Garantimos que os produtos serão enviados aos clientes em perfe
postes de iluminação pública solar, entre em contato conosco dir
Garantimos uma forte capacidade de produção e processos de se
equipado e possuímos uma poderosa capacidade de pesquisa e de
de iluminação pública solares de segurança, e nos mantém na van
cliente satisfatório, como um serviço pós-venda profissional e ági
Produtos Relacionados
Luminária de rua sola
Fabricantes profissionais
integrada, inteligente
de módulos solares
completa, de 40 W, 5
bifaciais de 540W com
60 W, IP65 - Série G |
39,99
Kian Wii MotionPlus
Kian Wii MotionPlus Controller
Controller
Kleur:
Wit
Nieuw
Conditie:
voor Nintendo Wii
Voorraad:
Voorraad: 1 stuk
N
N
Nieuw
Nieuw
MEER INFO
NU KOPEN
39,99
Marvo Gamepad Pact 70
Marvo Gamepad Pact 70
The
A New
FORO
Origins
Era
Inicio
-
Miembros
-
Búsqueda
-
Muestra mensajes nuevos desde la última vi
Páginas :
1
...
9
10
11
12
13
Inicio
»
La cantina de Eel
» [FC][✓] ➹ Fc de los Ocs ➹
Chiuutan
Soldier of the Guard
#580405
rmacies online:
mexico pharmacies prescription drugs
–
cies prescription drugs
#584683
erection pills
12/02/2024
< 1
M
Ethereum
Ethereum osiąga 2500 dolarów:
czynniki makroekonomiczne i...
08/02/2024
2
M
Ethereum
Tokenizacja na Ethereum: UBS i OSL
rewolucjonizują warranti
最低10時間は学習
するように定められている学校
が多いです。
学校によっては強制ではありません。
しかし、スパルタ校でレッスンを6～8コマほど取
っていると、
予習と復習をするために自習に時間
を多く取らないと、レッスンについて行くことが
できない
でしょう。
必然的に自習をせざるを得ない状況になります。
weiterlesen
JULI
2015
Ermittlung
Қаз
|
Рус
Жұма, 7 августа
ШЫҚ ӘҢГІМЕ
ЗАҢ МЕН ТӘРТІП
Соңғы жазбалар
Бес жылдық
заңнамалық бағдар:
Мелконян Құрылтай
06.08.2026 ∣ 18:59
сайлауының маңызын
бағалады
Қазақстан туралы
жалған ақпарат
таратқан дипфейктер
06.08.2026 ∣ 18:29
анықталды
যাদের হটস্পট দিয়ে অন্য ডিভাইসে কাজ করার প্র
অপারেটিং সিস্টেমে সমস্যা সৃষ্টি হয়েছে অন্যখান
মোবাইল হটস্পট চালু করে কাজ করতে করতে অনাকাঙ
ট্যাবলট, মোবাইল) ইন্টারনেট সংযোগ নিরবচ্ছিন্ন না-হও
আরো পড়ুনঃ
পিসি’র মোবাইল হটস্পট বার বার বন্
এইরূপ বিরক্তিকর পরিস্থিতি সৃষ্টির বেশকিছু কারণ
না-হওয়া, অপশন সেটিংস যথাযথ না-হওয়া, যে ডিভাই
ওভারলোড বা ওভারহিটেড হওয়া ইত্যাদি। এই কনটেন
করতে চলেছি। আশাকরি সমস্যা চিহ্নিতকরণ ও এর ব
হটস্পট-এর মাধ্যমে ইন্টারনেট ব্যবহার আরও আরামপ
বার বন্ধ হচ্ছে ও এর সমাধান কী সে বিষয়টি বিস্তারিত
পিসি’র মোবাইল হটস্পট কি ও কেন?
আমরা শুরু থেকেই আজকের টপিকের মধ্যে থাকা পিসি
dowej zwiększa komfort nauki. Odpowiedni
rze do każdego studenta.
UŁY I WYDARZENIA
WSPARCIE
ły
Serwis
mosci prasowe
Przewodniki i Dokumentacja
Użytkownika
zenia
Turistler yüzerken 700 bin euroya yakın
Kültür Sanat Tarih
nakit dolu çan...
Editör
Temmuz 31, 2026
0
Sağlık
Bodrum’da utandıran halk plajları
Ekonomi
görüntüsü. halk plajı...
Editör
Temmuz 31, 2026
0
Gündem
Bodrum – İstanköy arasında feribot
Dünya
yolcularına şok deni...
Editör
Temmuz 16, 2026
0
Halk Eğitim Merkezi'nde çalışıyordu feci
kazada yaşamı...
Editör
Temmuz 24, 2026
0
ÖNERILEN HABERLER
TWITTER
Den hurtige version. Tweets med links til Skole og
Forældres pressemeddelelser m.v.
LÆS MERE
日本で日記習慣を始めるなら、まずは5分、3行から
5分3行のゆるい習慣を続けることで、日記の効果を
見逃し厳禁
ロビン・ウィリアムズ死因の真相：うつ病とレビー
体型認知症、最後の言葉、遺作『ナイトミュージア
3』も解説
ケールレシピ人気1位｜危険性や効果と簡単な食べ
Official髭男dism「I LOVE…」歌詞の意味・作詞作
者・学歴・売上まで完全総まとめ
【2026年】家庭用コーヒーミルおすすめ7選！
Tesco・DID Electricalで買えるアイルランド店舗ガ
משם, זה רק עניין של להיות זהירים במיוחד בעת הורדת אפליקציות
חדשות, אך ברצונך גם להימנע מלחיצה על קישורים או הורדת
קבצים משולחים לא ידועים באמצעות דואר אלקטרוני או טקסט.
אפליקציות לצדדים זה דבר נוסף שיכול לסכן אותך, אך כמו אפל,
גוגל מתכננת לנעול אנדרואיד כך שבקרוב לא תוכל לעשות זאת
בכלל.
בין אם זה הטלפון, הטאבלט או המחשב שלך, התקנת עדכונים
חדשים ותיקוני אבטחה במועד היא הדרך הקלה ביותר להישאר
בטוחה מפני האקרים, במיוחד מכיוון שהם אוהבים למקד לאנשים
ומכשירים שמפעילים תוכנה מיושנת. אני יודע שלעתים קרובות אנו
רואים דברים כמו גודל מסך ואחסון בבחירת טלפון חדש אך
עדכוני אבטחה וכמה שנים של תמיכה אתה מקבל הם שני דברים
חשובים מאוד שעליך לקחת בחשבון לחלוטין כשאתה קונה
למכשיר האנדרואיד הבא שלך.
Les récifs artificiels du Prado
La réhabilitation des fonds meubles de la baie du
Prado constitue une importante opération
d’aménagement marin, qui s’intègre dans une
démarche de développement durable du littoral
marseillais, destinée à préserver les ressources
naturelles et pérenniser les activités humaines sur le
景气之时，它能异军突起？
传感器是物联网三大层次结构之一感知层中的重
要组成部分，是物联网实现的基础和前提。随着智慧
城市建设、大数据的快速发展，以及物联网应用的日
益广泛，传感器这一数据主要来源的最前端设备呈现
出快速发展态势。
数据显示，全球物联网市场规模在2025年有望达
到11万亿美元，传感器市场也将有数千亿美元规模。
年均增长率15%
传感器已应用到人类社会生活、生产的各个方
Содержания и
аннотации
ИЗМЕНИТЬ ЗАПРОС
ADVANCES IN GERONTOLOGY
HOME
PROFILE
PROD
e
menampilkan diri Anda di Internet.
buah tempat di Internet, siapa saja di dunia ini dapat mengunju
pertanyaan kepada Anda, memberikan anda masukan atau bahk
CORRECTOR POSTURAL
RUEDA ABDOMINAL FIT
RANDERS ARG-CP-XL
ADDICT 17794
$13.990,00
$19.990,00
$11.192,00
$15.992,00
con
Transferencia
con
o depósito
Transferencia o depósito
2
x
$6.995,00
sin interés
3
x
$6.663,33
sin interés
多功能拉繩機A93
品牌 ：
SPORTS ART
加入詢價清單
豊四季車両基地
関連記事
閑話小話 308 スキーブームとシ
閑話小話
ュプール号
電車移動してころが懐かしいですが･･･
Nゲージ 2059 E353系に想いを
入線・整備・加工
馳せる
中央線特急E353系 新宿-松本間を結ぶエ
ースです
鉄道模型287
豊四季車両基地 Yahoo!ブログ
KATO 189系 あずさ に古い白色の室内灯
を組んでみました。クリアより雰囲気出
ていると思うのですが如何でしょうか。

________

## Exercise brief
Up to and including the line containing "integrada, inteligente", please write out the listing exactly, starting from its first line.

## Reply
Garantimos que os produtos serão enviados aos clientes em perfe
postes de iluminação pública solar, entre em contato conosco dir
Garantimos uma forte capacidade de produção e processos de se
equipado e possuímos uma poderosa capacidade de pesquisa e de
de iluminação pública solares de segurança, e nos mantém na van
cliente satisfatório, como um serviço pós-venda profissional e ági
Produtos Relacionados
Luminária de rua sola
Fabricantes profissionais
integrada, inteligente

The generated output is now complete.